Nazeing Pre-School – Nazeing Pre-School is an Ofsted inspected pre-school for 3- and 4-year-old children.

==Sport and leisure==
Nazeing is home to a golf course, a Gym and has a number of youth football teams which play at Bumbles Green Leisure Centre.

Nazeing Common Cricket Club – Established in 1883 the club is currently running two sides on a Saturday and two sides on a Sunday.

There are many places for fishing in and around the village of Nazeing for example Nazeing Meads which is run by Lee Valley Regional Park Authority

There are also good water sports facilities in and around Nazeing for activities such as sailing, some of which use the lakes which have been formed from previous gravel extraction activities. For example, the Broxbourne Sailing Club is actually located at Meadgate Road in Nazeing on the lakes formed by previous gravel extraction works.
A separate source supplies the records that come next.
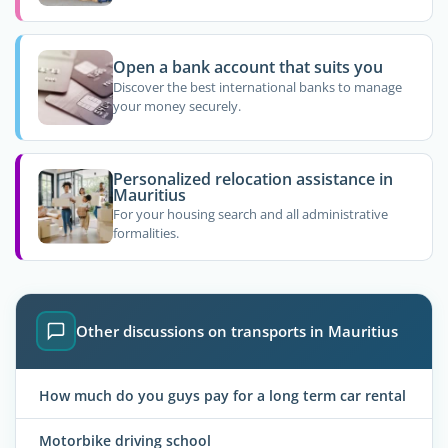
Open a bank account that suits you
Discover the best international banks to manage
your money securely.
Personalized relocation assistance in
Mauritius
For your housing search and all administrative
formalities.
Other discussions on transports in Mauritius
How much do you guys pay for a long term car rental
Motorbike driving school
Redwings Horse Sanctuary – The Ada Cole Rescue Centre, Broadley Common, Nazeing is home to around 70 horses, ponies and donkeys and is open to the public. In October 2005, Redwings merged with the Ada Cole Memorial Stables, a rescue centre established in memory of a lady who campaigned for animal welfare.

==Notable people==
- John Eliot (1604–90), the 'Apostle to the Indians' in Massachusetts, who translated the entire Bible into the Algonquian language, and who founded Roxbury Latin School lived at Nazeing as a boy.
- William Salmon (1610–57), ancestor of Americans such as New Jersey's veterinarian and Salmonella namesake Daniel Elmer Salmon (1850–1914), was born in Nazeing.
- Nicholas Camp (1597–1653), ancestor of Walter Camp (1859–1925) of Connecticut, the "Father of American Football", was from Nazeing.